Le 27 avril 2026, les derniers policiers kényans ont quitté Haïti, marquant la fin officielle de la Mission multinationale d’appui à la sécurité en Haïti (MSS), après près de 22 mois d’intervention.
À Nairobi, le message est clair : succès.
Sur le terrain, le constat est plus nuancé.
Parfois même, franchement dérangeant.
Du tapis rouge à l’arrivée… à la sobriété du départ
À leur arrivée en 2024, les troupes kényanes avaient été accueillies avec faste : cérémonies officielles, forte mobilisation diplomatique, espoir affiché d’un tournant sécuritaire.
À leur départ ? Une cérémonie plus sobre, organisée le 25 avril 2026 à la Direction générale de la Police nationale d’Haïti, en présence notamment du ministre de la Justice Me Patrick Pélissier, du ministre de la Défense Mario Andrésol, du commandement de la PNH et des FAd’H dirigées par le lieutenant-général Derby Guerrier.
L’Objectif était de remercier la mission et son commandant, le général Godfrey Otunge.
Un détail interpelle toutefois : au Kenya même, ni le président William Ruto, ni la première dame Rachel Ruto n’étaient présents pour accueillir les troupes.
Simple protocole… ou enthousiasme mesuré ?
Le récit officiel : une “mission accomplie”
La diplomate Monica Juma ne laisse place à aucun doute sur son compte X :
« Les officiers ont servi avec diligence, bravoure et fidélité… Ils ont allumé une lueur d’espoir pour Haïti et posé les bases de sa stabilisation. »
Et de conclure, sans ambiguïté :
« Mission accomplie. »
Dans la même veine, Kipchumba Murkomen évoque des infrastructures « sécurisées » et une « présence de l’État restaurée ».
Le soutien international suit.
La diplomate américaine Susan M. Burns salue des hommes ayant « servi dans des conditions difficiles » et « répondu à l’appel du peuple haïtien ».

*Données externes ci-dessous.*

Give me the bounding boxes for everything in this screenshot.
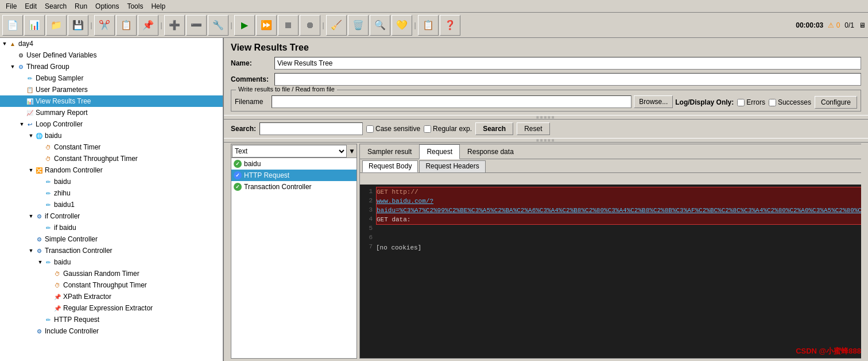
tree-item-constant-throughput[interactable]: ▶ ⏱ Constant Throughput Timer (0, 153, 223, 164)
menu-tools[interactable]: Tools (123, 1, 146, 11)
log-viewer-btn[interactable]: 📋 (418, 15, 439, 36)
tree-item-loop-controller[interactable]: ▼ ↩ Loop Controller (0, 118, 223, 130)
tree-item-gaussian[interactable]: ▶ ⏱ Gaussian Random Timer (0, 268, 223, 279)
tree-item-random-controller[interactable]: ▼ 🔀 Random Controller (0, 164, 223, 176)
open-btn[interactable]: 📁 (46, 15, 67, 36)
tree-item-transaction-controller[interactable]: ▼ ⚙ Transaction Controller (0, 245, 223, 256)
tree-item-zhihu[interactable]: ▶ ✏ zhihu (0, 187, 223, 199)
filename-input[interactable] (272, 95, 631, 108)
tree-label-transaction-controller: Transaction Controller (45, 247, 113, 255)
menu-search[interactable]: Search (41, 1, 70, 11)
shutdown-btn[interactable]: ⏺ (300, 15, 320, 36)
tree-item-if-baidu[interactable]: ▶ ✏ if baidu (0, 222, 223, 233)
menu-edit[interactable]: Edit (21, 1, 40, 11)
tree-label-constant-timer: Constant Timer (54, 143, 100, 151)
tree-item-constant-timer[interactable]: ▶ ⏱ Constant Timer (0, 141, 223, 153)
case-sensitive-checkbox[interactable] (366, 125, 374, 133)
zhihu-icon: ✏ (44, 189, 53, 198)
tree-item-regex[interactable]: ▶ 📌 Regular Expression Extractor (0, 302, 223, 314)
tree-label-user-params: User Parameters (36, 86, 88, 94)
templates-btn[interactable]: 📊 (24, 15, 45, 36)
sub-tab-request-body[interactable]: Request Body (362, 160, 418, 172)
tree-item-thread-group[interactable]: ▼ ⚙ Thread Group (0, 61, 223, 72)
toolbar: 📄 📊 📁 💾 | ✂️ 📋 📌 | ➕ ➖ 🔧 | ▶ ⏩ ⏹ ⏺ | 🧹 🗑… (0, 13, 868, 38)
tree-item-baidu-loop[interactable]: ▼ 🌐 baidu (0, 130, 223, 141)
save-btn[interactable]: 💾 (68, 15, 88, 36)
menu-help[interactable]: Help (148, 1, 169, 11)
browse-button[interactable]: Browse... (634, 95, 673, 108)
comments-input[interactable] (274, 73, 861, 86)
find-row: Find Case sensitive Regular exp. (360, 173, 861, 185)
clear-all-btn[interactable]: 🗑️ (348, 15, 369, 36)
stop-btn[interactable]: ⏹ (278, 15, 299, 36)
help-btn[interactable]: ❓ (440, 15, 460, 36)
list-item-baidu[interactable]: ✓ baidu (231, 158, 356, 170)
expand-baidu[interactable]: ▼ (28, 132, 34, 139)
tree-item-baidu-random[interactable]: ▶ ✏ baidu (0, 176, 223, 187)
tree-item-debug-sampler[interactable]: ▶ ✏ Debug Sampler (0, 72, 223, 84)
search-input[interactable] (259, 122, 363, 135)
expand-thread-group[interactable]: ▼ (9, 63, 16, 70)
run-btn[interactable]: ▶ (234, 15, 255, 36)
function-helper-btn[interactable]: 💛 (392, 15, 412, 36)
tree-item-baidu-trans[interactable]: ▼ ✏ baidu (0, 256, 223, 268)
successes-checkbox-group: Successes (769, 98, 811, 106)
drag-handle-bottom[interactable]: ≡≡≡≡≡ (224, 138, 868, 143)
tree-item-ct2[interactable]: ▶ ⏱ Constant Throughput Timer (0, 279, 223, 291)
reset-button[interactable]: Reset (517, 122, 549, 135)
random-controller-icon: 🔀 (34, 166, 44, 175)
tree-item-baidu1[interactable]: ▶ ✏ baidu1 (0, 199, 223, 210)
name-input[interactable] (274, 57, 861, 70)
menu-options[interactable]: Options (92, 1, 122, 11)
menu-file[interactable]: File (2, 1, 20, 11)
paste-btn[interactable]: 📌 (138, 15, 158, 36)
regular-exp-checkbox[interactable] (424, 125, 431, 133)
tree-item-user-params[interactable]: ▶ 📋 User Parameters (0, 84, 223, 95)
request-body-content[interactable]: 1 2 3 4 5 6 7 (360, 185, 861, 358)
run-no-pause-btn[interactable]: ⏩ (256, 15, 277, 36)
name-label: Name: (231, 59, 271, 67)
tree-item-http-request[interactable]: ▶ ✏ HTTP Request (0, 314, 223, 325)
tree-label-simple-controller: Simple Controller (45, 235, 98, 243)
tab-response-data[interactable]: Response data (460, 144, 521, 159)
text-select[interactable]: Text (232, 145, 347, 158)
list-label-transaction: Transaction Controller (244, 183, 312, 191)
copy-btn[interactable]: 📋 (116, 15, 137, 36)
tree-item-xpath[interactable]: ▶ 📌 XPath Extractor (0, 291, 223, 302)
status-ok-http: ✓ (234, 171, 242, 179)
sub-tab-request-headers[interactable]: Request Headers (419, 160, 485, 172)
search-btn-toolbar[interactable]: 🔍 (370, 15, 390, 36)
tree-item-day4[interactable]: ▼ ▲ day4 (0, 38, 223, 49)
expand-day4[interactable]: ▼ (1, 40, 8, 47)
tree-item-view-results-tree[interactable]: ▶ 📊 View Results Tree (0, 95, 223, 107)
tree-item-include-controller[interactable]: ▶ ⚙ Include Controller (0, 325, 223, 337)
collapse-btn[interactable]: ➖ (186, 15, 207, 36)
expand-transaction[interactable]: ▼ (28, 247, 34, 254)
menu-run[interactable]: Run (71, 1, 91, 11)
expand-loop-controller[interactable]: ▼ (18, 121, 25, 128)
tree-item-simple-controller[interactable]: ▶ ⚙ Simple Controller (0, 233, 223, 245)
clear-btn[interactable]: 🧹 (326, 15, 347, 36)
tab-sampler-result[interactable]: Sampler result (360, 144, 419, 159)
tree-item-if-controller[interactable]: ▼ ⚙ if Controller (0, 210, 223, 222)
cut-btn[interactable]: ✂️ (94, 15, 115, 36)
successes-checkbox[interactable] (769, 99, 776, 106)
search-button[interactable]: Search (475, 122, 513, 135)
tree-label-regex: Regular Expression Extractor (63, 304, 153, 312)
expand-random[interactable]: ▼ (28, 167, 34, 174)
drag-handle-top[interactable]: ≡≡≡≡≡ (224, 115, 868, 120)
configure-button[interactable]: Configure (815, 96, 857, 109)
tree-item-user-vars[interactable]: ▶ ⚙ User Defined Variables (0, 49, 223, 61)
list-item-transaction-ctrl[interactable]: ✓ Transaction Controller (231, 181, 356, 193)
expand-baidu-trans[interactable]: ▼ (37, 259, 44, 266)
expand-if[interactable]: ▼ (28, 213, 34, 220)
tree-item-summary-report[interactable]: ▶ 📈 Summary Report (0, 107, 223, 118)
list-item-http-request[interactable]: ✓ HTTP Request (231, 170, 356, 181)
main-tabs-row: Sampler result Request Response data (360, 144, 861, 159)
tab-request[interactable]: Request (419, 144, 460, 159)
toggle-btn[interactable]: 🔧 (208, 15, 228, 36)
expand-btn[interactable]: ➕ (164, 15, 185, 36)
errors-checkbox[interactable] (737, 99, 745, 106)
comments-row: Comments: (224, 71, 868, 87)
new-btn[interactable]: 📄 (2, 15, 23, 36)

Les faits : une mission sous-dimensionnée
Les chiffres racontent une autre histoire :
- 2 500 hommes annoncés
- environs de 1 000 réellement déployés, toutes nationalités confondues
- Environ 730 policiers kényans engagés
- 600 millions $/an nécessaires… à peine 100 à 110 millions mobilisés
Dès le départ, la mission était en déficit de moyens.
Sécurité : une amélioration… introuvable
Sur le terrain, les résultats restent limités :
- plus de 5 600 morts en 2024
- gangs toujours dominants
- territoires stratégiques toujours contestés
La mission n’a pas inversé la dynamique. Elle l’a, au mieux, ralentie. et là encore !
Aéroport et port : des points stratégiques toujours sous tension
Les autorités kényanes ont mis en avant la sécurisation d’infrastructures clés, notamment l’aéroport international et le port.
Cependant, plusieurs incidents viennent nuancer cette affirmation.
Malgré l’installation de la base principale des forces kényanes à proximité de l’aéroport, la reprise des vols commerciaux n’a pas été durablement assurée. Des appareils ont été touchés par balles au cours de la mission, illustrant la persistance des menaces.
Au niveau portuaire, la situation demeure tout aussi fragile. Les activités économiques restent fortement dépendantes d’arrangements informels avec des groupes armés. De nombreuses entreprises continuent de négocier leur accès et la circulation des marchandises.
Le prix humain
Trois policiers kényans ont perdu la vie :
- Samuel Tomoi Kaetuai
- Benedict Kabiru
- Kennedy Nzuve
Leur sacrifice est réel. Mais leur mission, elle, reste débattue.
Les zones d’ombre
La mission a aussi été marquée par des accusations graves documentées par l’ONU et Human Rights Watch :
- 4 cas d’abus sexuels
- dont plusieurs impliquant des mineures
Réponse officielle kényane :
« Les allégations ont été jugées non fondées. »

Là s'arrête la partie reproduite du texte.